REQUIRED ACTION: What is needed is an exact copy of the data below, pictures excluded.

Dataset entries:
::::::::::

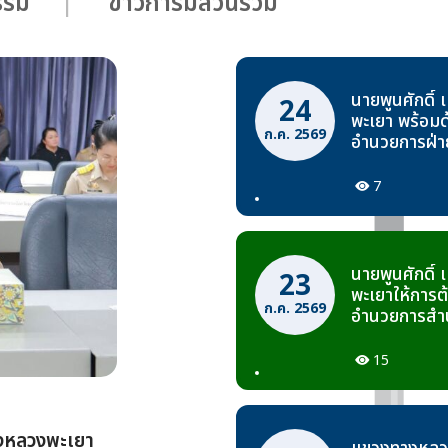
กรรม
ข่าวการมีส่วนร่วม
นายพูนศักดิ์
24
พะเยา พร้อมด
ก.ค. 2569
อำนวยการฝ่าย
รองผู้อำนวย
รักษาศักดิ์ ร
7
ให้การต้อนรั
สอบที่ 2 แล
ทางหลวง เนื
ทางหลวงพะเยา
นายพูนศักดิ์
23
2569
พะเยาให้การต้
ก.ค. 2569
อำนวยการสำนั
เหนือตอนบน 
บริหารโครงก
15
จ่ายประจำปี
ตอนบน (เชีย
แขวงทางหลว
างหลวงพะเยา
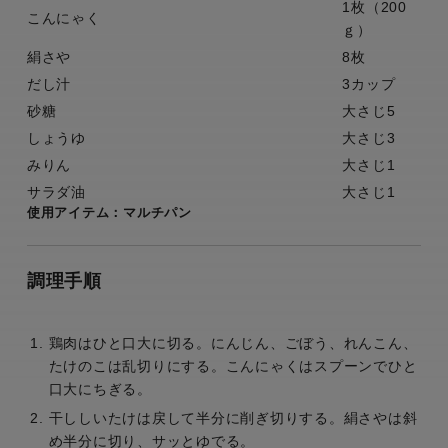
1枚（200
こんにゃく
ｇ）
絹さや
8枚
だし汁
3カップ
砂糖
大さじ5
しょうゆ
大さじ3
みりん
大さじ1
サラダ油
大さじ1
使用アイテム：マルチパン
調理手順
鶏肉はひと口大に切る。にんじん、ごぼう、れんこん、
たけのこは乱切りにする。こんにゃくはスプーンでひと
口大にちぎる。
干ししいたけは戻して半分に削ぎ切りする。絹さやは斜
め半分に切り、サッとゆでる。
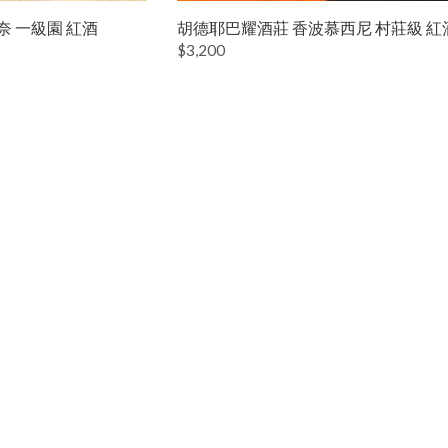
奈 一級園 紅酒
胡德耶巴耀酒莊 香波慕西尼 村莊級 紅
$3,200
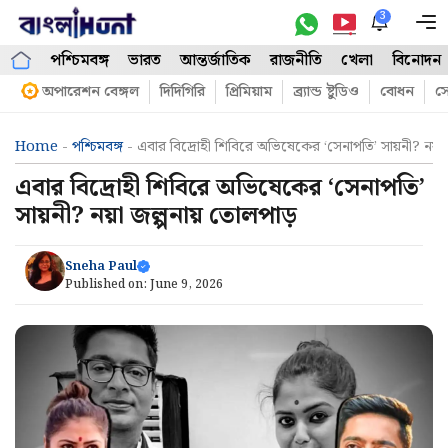
Skip
3
M
to
পশ্চিমবঙ্গ
ভারত
আন্তর্জাতিক
রাজনীতি
খেলা
বিনোদন
content
অপারেশন বেঙ্গল
দিদিগিরি
প্রিমিয়াম
ব্র্যান্ড ষ্টুডিও
বোধন
সো
Home
-
পশ্চিমবঙ্গ
-
এবার বিদ্রোহী শিবিরে অভিষেকের ‘সেনাপতি’ সায়নী? নয়
এবার বিদ্রোহী শিবিরে অভিষেকের ‘সেনাপতি’
সায়নী? নয়া জল্পনায় তোলপাড়
Sneha Paul
Published on:
June 9, 2026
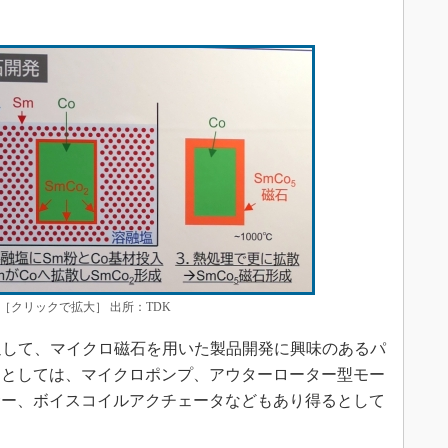
［クリックで拡大］ 出所：TDK
の出展を通して、マイクロ磁石を用いた製品開発に興味のあるパ
案としては、マイクロポンプ、アウターローター型モー
サー、ボイスコイルアクチェータなどもあり得るとして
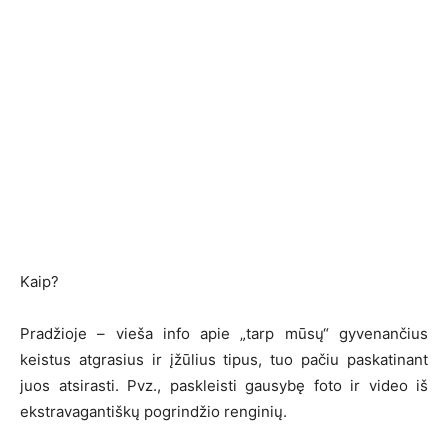
Kaip?
Pradžioje – vieša info apie „tarp mūsų“ gyvenančius
keistus atgrasius ir įžūlius tipus, tuo pačiu paskatinant
juos atsirasti. Pvz., paskleisti gausybę foto ir video iš
ekstravagantiškų pogrindžio renginių.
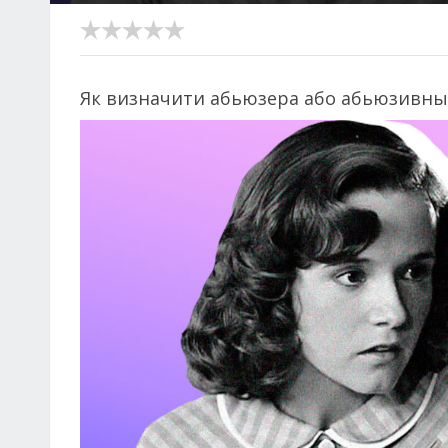
Як визначити абьюзера або абьюзивные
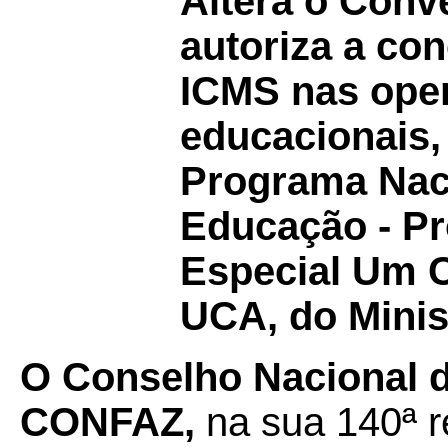
Altera o Con
autoriza a co
ICMS nas ope
educacionais,
Programa Naci
Educação - Pr
Especial Um 
UCA, do Minis
O Conselho Nacional de
CONFAZ,
na sua 140ª r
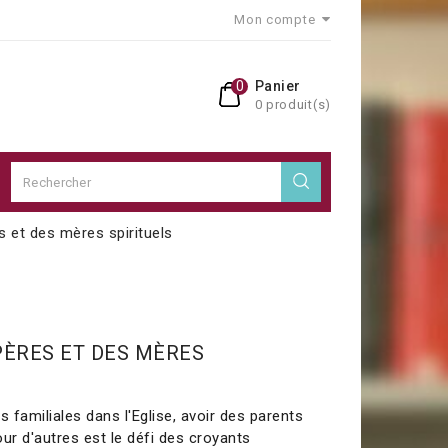
Mon compte
0
Panier
0 produit(s)
s et des mères spirituels
PÈRES ET DES MÈRES
s familiales dans l'Eglise, avoir des parents
pour d'autres est le défi des croyants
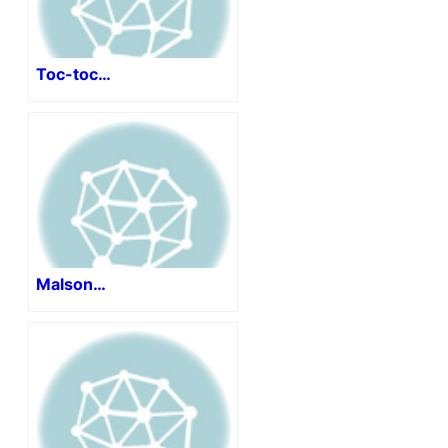
Toc-toc…
Malson…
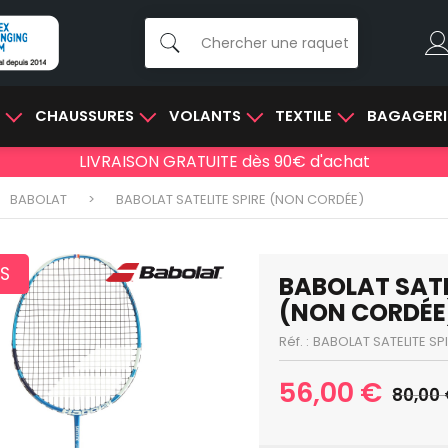
E
CHAUSSURES
VOLANTS
TEXTILE
BAGAGERI
LIVRAISON GRATUITE dès 90€ d'achat
BABOLAT
BABOLAT SATELITE SPIRE (NON CORDÉE)
S
BABOLAT SATE
(NON CORDÉE
Réf. :
BABOLAT SATELITE SP
56,00 €
80,00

::::::::::

RESULT:
กรรม
ข่าวการมีส่วนร่วม
นายพูนศักดิ์
24
พะเยา พร้อมด
ก.ค. 2569
อำนวยการฝ่าย
รองผู้อำนวย
รักษาศักดิ์ ร
7
ให้การต้อนรั
สอบที่ 2 แล
ทางหลวง เนื
ทางหลวงพะเยา
นายพูนศักดิ์
23
2569
พะเยาให้การต้
ก.ค. 2569
อำนวยการสำนั
เหนือตอนบน 
บริหารโครงก
15
จ่ายประจำปี
ตอนบน (เชีย
แขวงทางหลว
างหลวงพะเยา
1枚（200
こんにゃく
ｇ）
絹さや
8枚
だし汁
3カップ
砂糖
大さじ5
しょうゆ
大さじ3
みりん
大さじ1
サラダ油
大さじ1
使用アイテム：マルチパン
調理手順
鶏肉はひと口大に切る。にんじん、ごぼう、れんこん、
たけのこは乱切りにする。こんにゃくはスプーンでひと
口大にちぎる。
干ししいたけは戻して半分に削ぎ切りする。絹さやは斜
め半分に切り、サッとゆでる。
奈 一級園 紅酒
胡德耶巴耀酒莊 香波慕西尼 村莊級 紅
$3,200
Skip
3
M
to
পশ্চিমবঙ্গ
ভারত
আন্তর্জাতিক
রাজনীতি
খেলা
বিনোদন
content
অপারেশন বেঙ্গল
দিদিগিরি
প্রিমিয়াম
ব্র্যান্ড ষ্টুডিও
বোধন
সো
Home
-
পশ্চিমবঙ্গ
-
এবার বিদ্রোহী শিবিরে অভিষেকের ‘সেনাপতি’ সায়নী? নয়
এবার বিদ্রোহী শিবিরে অভিষেকের ‘সেনাপতি’
সায়নী? নয়া জল্পনায় তোলপাড়
Sneha Paul
Published on:
June 9, 2026
［クリックで拡大］ 出所：TDK
の出展を通して、マイクロ磁石を用いた製品開発に興味のあるパ
案としては、マイクロポンプ、アウターローター型モー
サー、ボイスコイルアクチェータなどもあり得るとして
Kaip?
Pradžioje – vieša info apie „tarp mūsų“ gyvenančius
keistus atgrasius ir įžūlius tipus, tuo pačiu paskatinant
juos atsirasti. Pvz., paskleisti gausybę foto ir video iš
ekstravagantiškų pogrindžio renginių.
Як визначити абьюзера або абьюзивные
Altera o Con
autoriza a co
ICMS nas ope
educacionais,
Programa Naci
Educação - Pr
Especial Um 
UCA, do Minis
O Conselho Nacional de
CONFAZ,
na sua 140ª r
Mon compte
0
Panier
0 produit(s)
s et des mères spirituels
PÈRES ET DES MÈRES
s familiales dans l'Eglise, avoir des parents
pour d'autres est le défi des croyants
Toc-toc…
Malson…
E
CHAUSSURES
VOLANTS
TEXTILE
BAGAGERI
LIVRAISON GRATUITE dès 90€ d'achat
BABOLAT
BABOLAT SATELITE SPIRE (NON CORDÉE)
S
BABOLAT SATE
(NON CORDÉE
Réf. :
BABOLAT SATELITE SP
56,00 €
80,00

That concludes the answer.